From Democracy Digest:
Can Japan help defend and revive the “liberal order” – the system of guiding principles that governed conduct among western democracies after World War II – asks Paul Nadeau, an adjunct fellow with the Scholl Chair in International Business at the Center for Strategic and International Studies (CSIS).
To its supporters, its demise is generally regarded as an impending disaster for global stability, and most expect that if it disappears it will be replaced by neo-authoritarian governments practicing might-makes-right power politics. Its critics, meanwhile, describe it as neither liberal nor international or even as a myth, he writes for the Tokyo Review.

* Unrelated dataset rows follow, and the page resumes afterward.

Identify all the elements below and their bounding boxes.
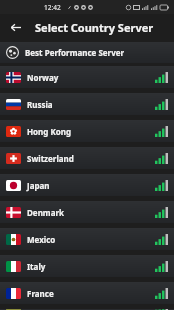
button[interactable]: Italy	[0, 255, 174, 277]
staticText: Italy	[27, 261, 46, 272]
button[interactable]: France	[0, 282, 174, 304]
staticText: Denmark	[27, 207, 64, 218]
staticText: Norway	[27, 72, 59, 83]
button[interactable]: Best Performance Server	[0, 42, 174, 63]
staticText: France	[27, 288, 54, 299]
button[interactable]: Ukraine	[0, 309, 174, 310]
button[interactable]: Mexico	[0, 228, 174, 250]
button[interactable]: Back	[6, 18, 24, 36]
staticText: Best Performance Server	[25, 47, 125, 58]
staticText: Mexico	[27, 234, 56, 245]
button[interactable]: Hong Kong	[0, 120, 174, 142]
button[interactable]: Japan	[0, 174, 174, 196]
button[interactable]: Norway	[0, 66, 174, 88]
staticText: Russia	[27, 99, 53, 110]
button[interactable]: Switzerland	[0, 147, 174, 169]
staticText: Select Country Server	[35, 20, 154, 35]
staticText: 12:42	[44, 3, 61, 12]
staticText: Hong Kong	[27, 126, 72, 137]
button[interactable]: Denmark	[0, 201, 174, 223]
staticText: Japan	[27, 180, 50, 191]
staticText: Switzerland	[27, 153, 74, 164]
button[interactable]: Russia	[0, 93, 174, 115]
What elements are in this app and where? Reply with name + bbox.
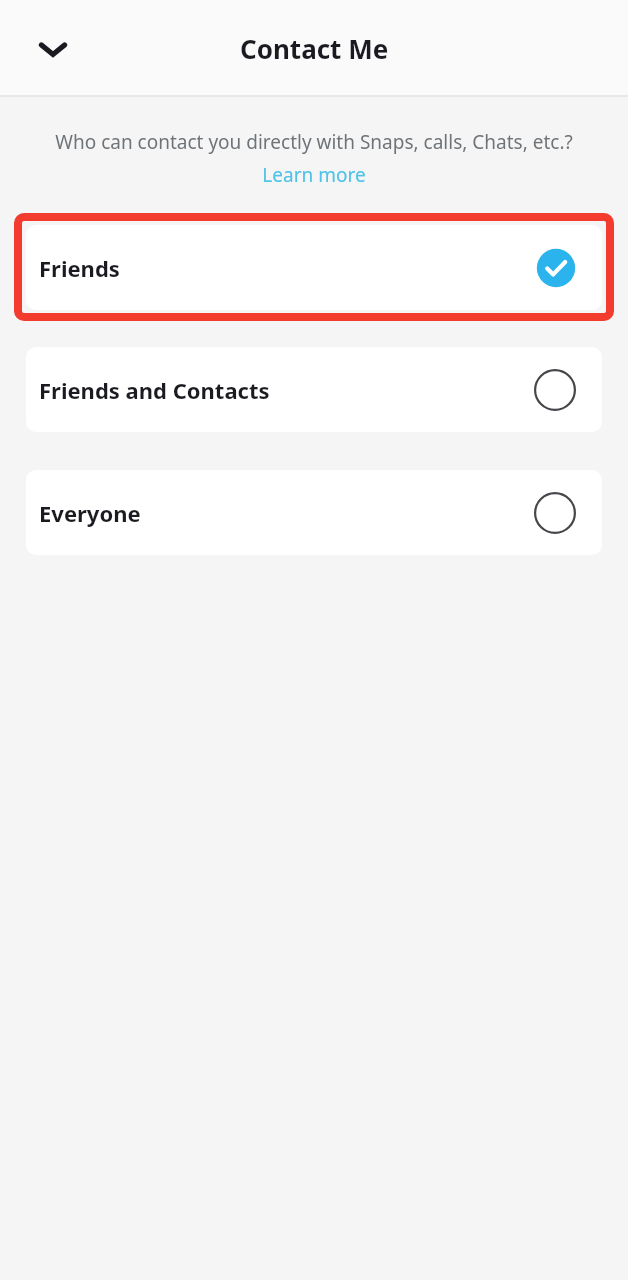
staticText: Friends and Contacts — [39, 375, 534, 405]
staticText: Who can contact you directly with Snaps,… — [24, 129, 604, 155]
button[interactable]: Friends — [26, 225, 602, 310]
button[interactable]: Learn more — [256, 160, 372, 190]
staticText: Contact Me — [240, 31, 389, 66]
button[interactable]: Everyone — [26, 470, 602, 555]
staticText: Friends — [39, 253, 536, 283]
button[interactable]: Collapse — [22, 18, 84, 80]
staticText: Everyone — [39, 498, 534, 528]
button[interactable]: Friends and Contacts — [26, 347, 602, 432]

Politically, Japan has not experienced the populist waves that have vexed western democracies, social unrest is almost unheard of, and the fact that it is a nonwestern liberal democracy helps to head off arguments that the liberal international order is a surrogate for Western primacy, Nadeau observes, reflecting on the Japan Institute of International Affairs’ first Tokyo Global Dialogue, held on December 2-3, 2019:
If even an apparently committed nationalist like Abe Shinzo can plant Japan’s flag on the side of liberal internationalism, there should be hope that his successors will stay the course as well. Japan and Germany are unique among G7 democracies in the sense that their leading parties still more or less resemble those that ruled during the ostensible golden age of liberal internationalism.